While our partners can bear witness to our pain, they cannot save us from feeling it, and they are also not responsible for healing it.
While our partners can bear witness to our pain, they cannot save us from feeling it, and they are also not responsible for healing it. It's important to differentiate between your own emotional work, your partner’s work, and the relationship’s work.
3. Instead of being critical of me for what you’re not getting, can you ask me for what you need?
It is human instinct to defend if we perceive that we are being attacked (even if we aren’t actually being attacked). In an argument, if you notice you’re using a lot of “you” instead of “I” language (for example, “you are not focused, you’re all over the place!” versus “I want your attention and it feels like you have a lot of other priorities”), your body is letting you know you feel threatened, perhaps through heart palpitations, sweating, bulging eyes, fidgeting, or desire to walk out of the room. Or you may feel the need to convince the other person that you are right. This is an opportunity to pause and course correct.
Take a break, phone a friend, ask your partner for another time to talk, or wash your face with cold water to come back to the present moment. This is the universe’s reminder that you still have healing to do and that you need to take care of yourself, not continue to go after your partner. Get clear about your wants and needs instead of blaming the other for what is lacking.
4. What is the dance we do that creates this repeating conflict?
Many couples have very individualized narratives of what is happening between them because they haven’t spent time coming up with a braided story that invites both perspectives. Conflict is normal, so normalize not being on the same page and also schedule time to come up with a shared story of what is happening between the two of you rather than digging your heels into two separate stances. This shared story requires ownership of the role that each person plays in starting the fire and in putting it out. This might sound something like the following prompts:
- “Here are the places we get stuck…”
- “Here is what we notice works for us when we’ve lost our way…”
- “Here are the questions we still have and areas we need support…”
Additionally, during a time when you and your partner are not in conflict, you can ask, “What can I do or say when this fight happens again to let you know that we are on the same team and that I am invested in working through this with you?” Statements of support allow our nervous systems to settle and feel safe when they feel threatened or attacked. Close connection is possible when we see ourselves and our partners as separate beings, but a part of the same community with shared goals and interests.

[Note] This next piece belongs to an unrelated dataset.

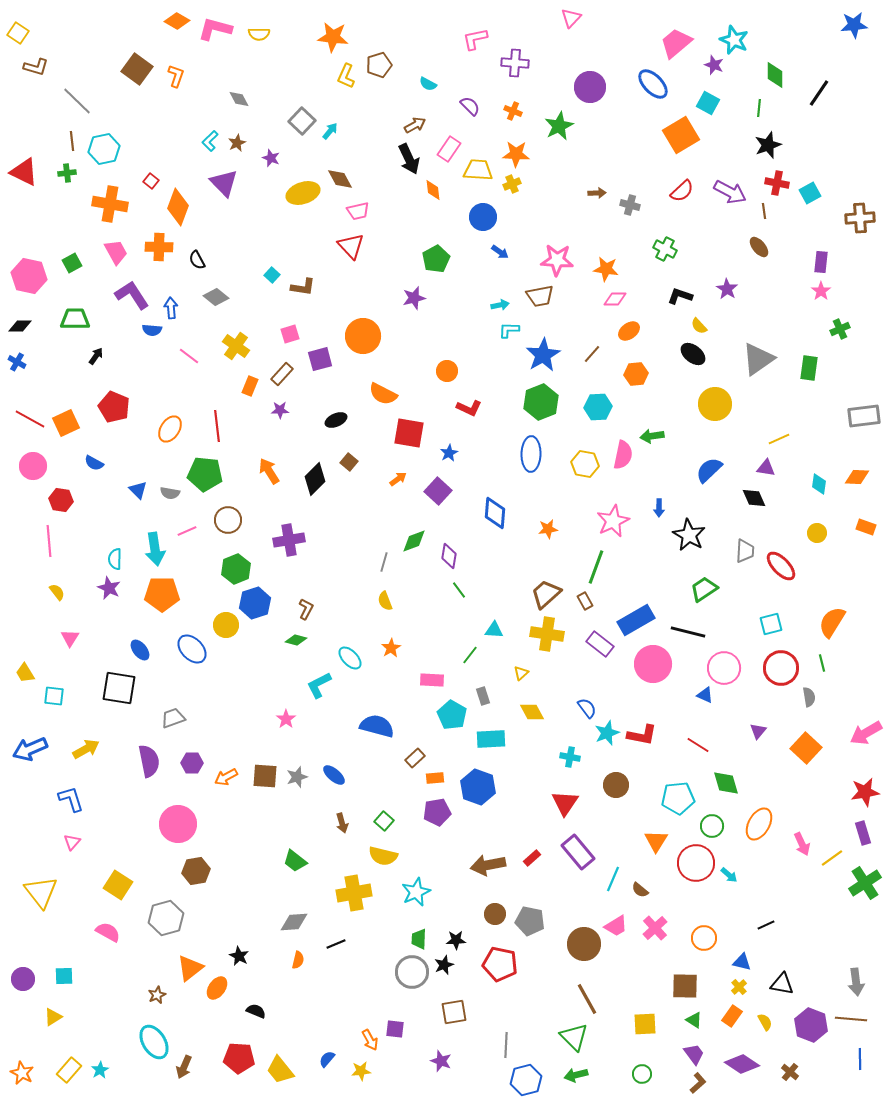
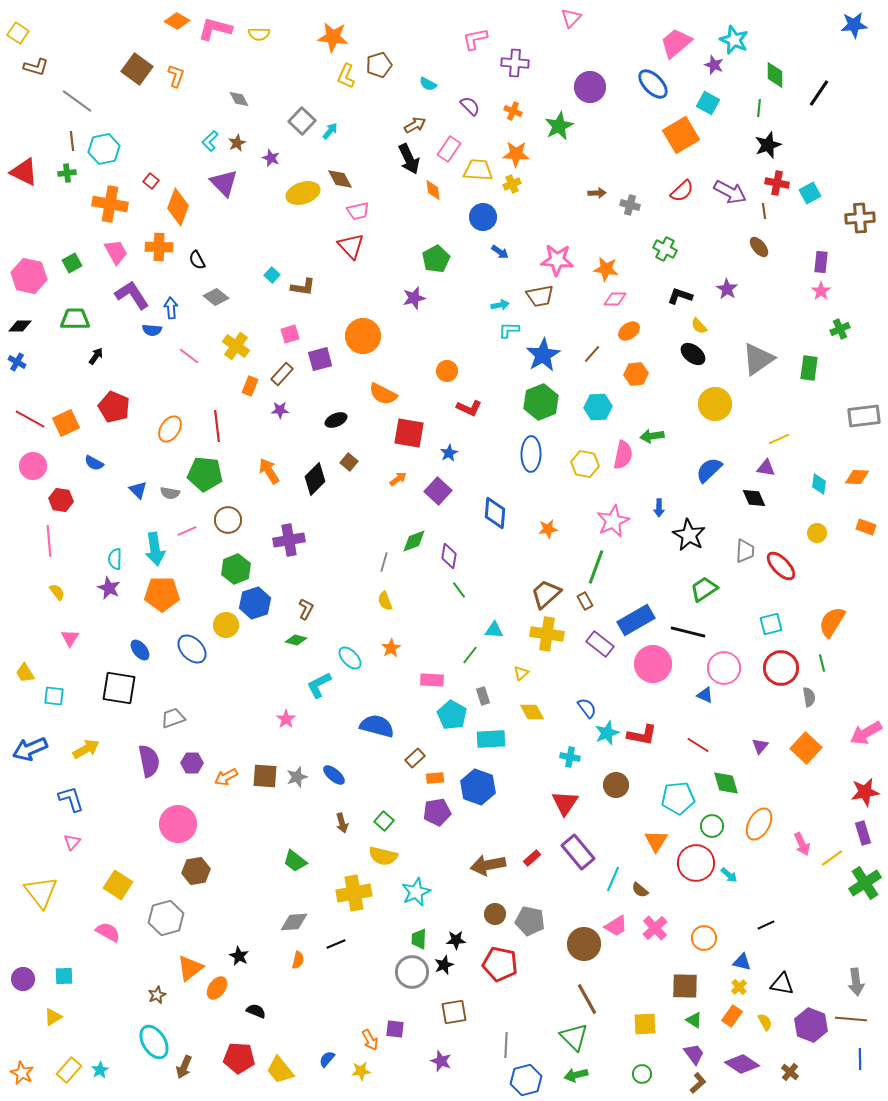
gray line at (77, 101): rotated 8 degrees counterclockwise
purple triangle at (758, 731): moved 2 px right, 15 px down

5. What are you willing to surrender for what is truly important?
Being in a reciprocal relationship requires surrendering; growing up and being willing to become a new person. You may have previously been the person who refused to consult with your partner before making plans with others because you so valued your independence. You may have previously been messy. You may have previously been someone who “does it all” and then feels resentful.
The question here is who are you willing to grow into in order to create a more peaceful and loving relationship? What are you willing to give up on, a peace offering, so to speak, that is no longer working for you—is it a belief, identity, or story?
6. What would we be doing or saying if we weren’t having this fight?
This question allows you to tap into the part of you that wants to connect and feel close to your partner. It opens the door to things you enjoy doing together, places you want to go, and other topics you want to explore. Asking a question that redirects can help you and your partner unlock from the stuck dynamic you are in, creating new possibilities for all the places, literally and figuratively, you can go together.